Possibile connivenze con apparati deviati dello Stato
Ci si domanda per quale ragione il Governo della prima potenza economica dell'Africa sia incapace di sconfiggere, anche solo di ridimensionare, questo insidioso nemico. Probabilmente perché le ragioni sono più di una. La corruzione endemica, a tutti i livelli della società, ha certamente creato delle zone d'ombra. In questo contesto si è creato un terreno fertile per il fondamentalismo islamico.
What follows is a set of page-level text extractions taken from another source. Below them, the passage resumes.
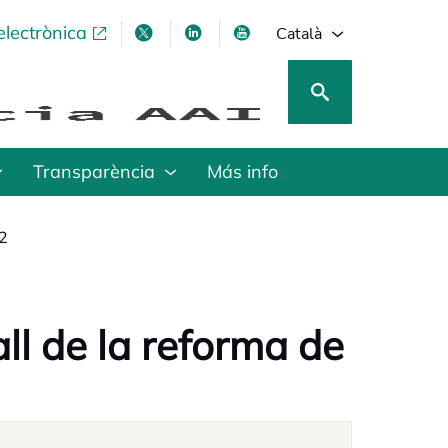
electrònica
opens in a new tab
opens in a new tab
opens in a new tab
opens in a new tab
Català
Transparència
Más info
2
ll de la reforma de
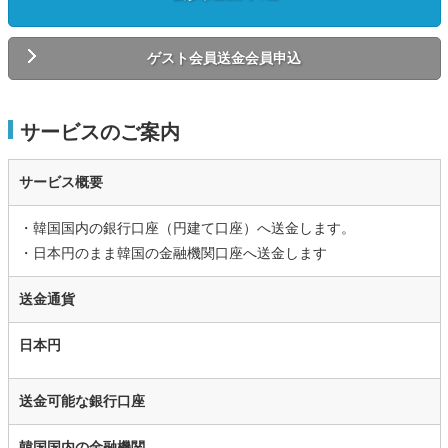
ゲスト会員送金会員申込
サービスのご案内
サービス概要
・韓国国内の銀行口座（円建て口座）へ送金します。
・日本円のまま韓国の金融機関口座へ送金します
送金通貨
日本円
送金可能な銀行口座
韓国国内の金融機関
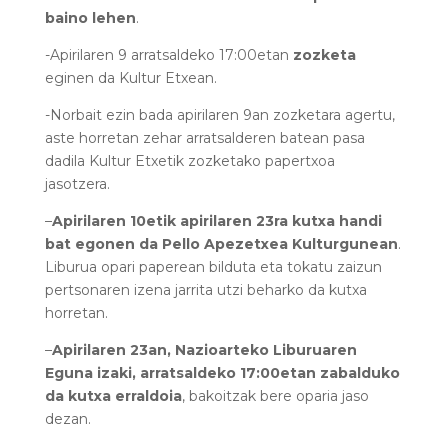
baino lehen
.
-Apirilaren 9 arratsaldeko 17:00etan
zozketa
eginen da Kultur Etxean.
-Norbait ezin bada apirilaren 9an zozketara agertu,
aste horretan zehar arratsalderen batean pasa
dadila Kultur Etxetik zozketako papertxoa
jasotzera.
–
Apirilaren 10etik apirilaren 23ra kutxa handi
bat egonen da Pello Apezetxea Kulturgunean
.
Liburua opari paperean bilduta eta tokatu zaizun
pertsonaren izena jarrita utzi beharko da kutxa
horretan.
–
Apirilaren 23an, Nazioarteko Liburuaren
Eguna izaki, arratsaldeko 17:00etan zabalduko
da kutxa erraldoia
, bakoitzak bere oparia jaso
dezan.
Ma se con il Mend è stato possibile arrivare a una tregua, con il cieco fanatismo di Boko Haram raggiungere un accordo (come quello annunciato in autunno e poi smentito) appare molto più difficile.

Viene da chiedersi chi li aiuta a ricostruire il loro arsenale. La portata e l'estensione dell’offensiva lasciano presupporre che gli uomini di Boko Haram non agiscano completamente da soli. L'entourage del presidente nigeriano, Jonathan Goodluck, non ha dubbi: esistono connivenze pericolose con apparati deviati dello Stato. Prove, finora, non ce ne sono. Ma nel 2012 la fuga di Kaburu Sokoto, il principale sospettato dell'attentato di Natale contro una chiesa cristiana ad Abuja, e definito uno dei ricercati più pericolosi per la nazione (poi ricatturato), è un episodio che ha sollevato molti sospetti. Qualcuno deve averlo agevolato nella fuga.
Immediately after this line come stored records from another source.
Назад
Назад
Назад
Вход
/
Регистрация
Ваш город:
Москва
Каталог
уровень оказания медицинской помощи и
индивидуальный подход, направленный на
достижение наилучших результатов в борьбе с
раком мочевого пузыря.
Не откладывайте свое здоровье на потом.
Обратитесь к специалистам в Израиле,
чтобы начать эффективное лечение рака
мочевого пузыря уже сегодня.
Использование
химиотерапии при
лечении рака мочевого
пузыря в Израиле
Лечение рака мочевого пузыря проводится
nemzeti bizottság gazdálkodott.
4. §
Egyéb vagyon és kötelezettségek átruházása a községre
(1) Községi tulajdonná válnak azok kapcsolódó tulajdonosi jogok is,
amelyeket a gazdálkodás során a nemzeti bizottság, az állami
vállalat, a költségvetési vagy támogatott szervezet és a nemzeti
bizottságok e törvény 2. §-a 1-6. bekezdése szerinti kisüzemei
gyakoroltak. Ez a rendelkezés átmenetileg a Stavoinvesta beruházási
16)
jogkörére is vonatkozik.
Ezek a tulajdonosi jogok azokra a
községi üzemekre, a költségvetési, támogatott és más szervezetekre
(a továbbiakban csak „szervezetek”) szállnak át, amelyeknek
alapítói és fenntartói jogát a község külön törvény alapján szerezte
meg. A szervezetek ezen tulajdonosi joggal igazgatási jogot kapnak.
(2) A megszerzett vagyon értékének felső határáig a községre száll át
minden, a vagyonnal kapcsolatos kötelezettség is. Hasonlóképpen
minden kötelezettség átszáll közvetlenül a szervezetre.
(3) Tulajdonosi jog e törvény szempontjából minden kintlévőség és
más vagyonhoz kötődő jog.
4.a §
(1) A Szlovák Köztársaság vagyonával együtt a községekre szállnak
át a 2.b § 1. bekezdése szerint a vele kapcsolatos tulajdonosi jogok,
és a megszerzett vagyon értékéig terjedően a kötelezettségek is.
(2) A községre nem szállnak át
I contatti con al-Qaeda e la nascita del califfato
È altrettanto vero che Boko Haram da tempo è in contatto con i gruppi jihadisti del Sahel, dove opera Al-Qaeda nel Maghreb islamico (Aqmi) e del Mali, soprattutto Mujao. E questo è un potenziale canale di approvvigionamento di armi. I clamorosi sequestri di massa, come il rapimento di 276 giovani studentesse avvenuto in aprile, potrebbe rappresentare un altro canale di finanziamento.
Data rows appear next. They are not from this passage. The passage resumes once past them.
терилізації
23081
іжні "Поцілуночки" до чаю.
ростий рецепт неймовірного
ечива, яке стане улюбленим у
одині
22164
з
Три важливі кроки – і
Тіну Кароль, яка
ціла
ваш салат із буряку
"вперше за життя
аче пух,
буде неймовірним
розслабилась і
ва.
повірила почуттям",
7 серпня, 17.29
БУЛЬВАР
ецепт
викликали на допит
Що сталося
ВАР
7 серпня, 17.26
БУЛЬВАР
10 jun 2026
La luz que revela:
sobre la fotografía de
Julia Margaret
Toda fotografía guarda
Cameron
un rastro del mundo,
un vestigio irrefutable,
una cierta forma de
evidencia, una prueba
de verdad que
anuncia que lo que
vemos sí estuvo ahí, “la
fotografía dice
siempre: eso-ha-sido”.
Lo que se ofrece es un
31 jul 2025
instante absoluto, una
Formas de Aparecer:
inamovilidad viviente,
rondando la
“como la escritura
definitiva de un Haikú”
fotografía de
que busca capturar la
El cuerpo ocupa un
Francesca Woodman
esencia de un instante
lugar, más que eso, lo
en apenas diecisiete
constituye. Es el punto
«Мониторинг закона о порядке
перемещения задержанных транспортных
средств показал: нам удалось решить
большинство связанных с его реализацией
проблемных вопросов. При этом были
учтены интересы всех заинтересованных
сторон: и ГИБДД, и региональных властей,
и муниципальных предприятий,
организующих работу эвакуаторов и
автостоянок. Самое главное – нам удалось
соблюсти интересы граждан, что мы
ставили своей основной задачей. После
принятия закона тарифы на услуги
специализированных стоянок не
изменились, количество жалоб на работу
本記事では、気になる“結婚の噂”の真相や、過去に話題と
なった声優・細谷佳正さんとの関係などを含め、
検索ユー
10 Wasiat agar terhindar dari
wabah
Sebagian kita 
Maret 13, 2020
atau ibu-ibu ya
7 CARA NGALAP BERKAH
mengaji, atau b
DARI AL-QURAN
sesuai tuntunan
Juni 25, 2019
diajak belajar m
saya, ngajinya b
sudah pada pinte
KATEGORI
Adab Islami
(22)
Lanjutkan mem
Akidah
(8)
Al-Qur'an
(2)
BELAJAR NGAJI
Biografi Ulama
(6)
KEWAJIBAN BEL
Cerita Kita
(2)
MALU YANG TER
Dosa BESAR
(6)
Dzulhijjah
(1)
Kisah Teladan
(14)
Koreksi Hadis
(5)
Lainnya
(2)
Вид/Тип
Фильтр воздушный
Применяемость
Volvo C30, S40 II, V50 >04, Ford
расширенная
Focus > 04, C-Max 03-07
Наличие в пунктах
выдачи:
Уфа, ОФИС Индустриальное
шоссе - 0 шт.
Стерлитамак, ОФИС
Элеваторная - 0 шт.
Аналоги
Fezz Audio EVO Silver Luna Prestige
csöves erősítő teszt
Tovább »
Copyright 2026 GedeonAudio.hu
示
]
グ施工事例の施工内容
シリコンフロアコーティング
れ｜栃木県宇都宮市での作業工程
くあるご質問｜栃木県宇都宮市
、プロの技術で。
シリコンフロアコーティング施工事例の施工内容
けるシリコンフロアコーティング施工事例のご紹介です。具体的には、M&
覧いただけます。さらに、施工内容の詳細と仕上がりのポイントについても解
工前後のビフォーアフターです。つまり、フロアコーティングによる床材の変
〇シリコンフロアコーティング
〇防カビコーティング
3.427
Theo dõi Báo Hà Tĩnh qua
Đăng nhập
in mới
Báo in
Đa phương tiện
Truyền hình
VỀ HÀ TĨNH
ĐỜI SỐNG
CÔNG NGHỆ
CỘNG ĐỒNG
Ora Abuja fa appello alla Comunità internazionale affinché la aiuti nella lotta contro il terrore dei Talebani d'Africa. Si tratta di una minaccia non più solo nazionale. E come tale va combattuta. Da tutti. Aveva avvertito già tre anni fa il presidente Goodluck. Non poteva certo immaginare che il feroce leader di Boko Haram, Abubakar Shekau, arrivasse addirittura a proclamare la creazione un “califfato islamico”, più piccolo ma altrettanto brutale e oscurantista di quello in Siria e in Iraq, nella città di Gwoza, nel nord-est della Nigeria. Eppure lo scorso agosto è avvenuto anche questo.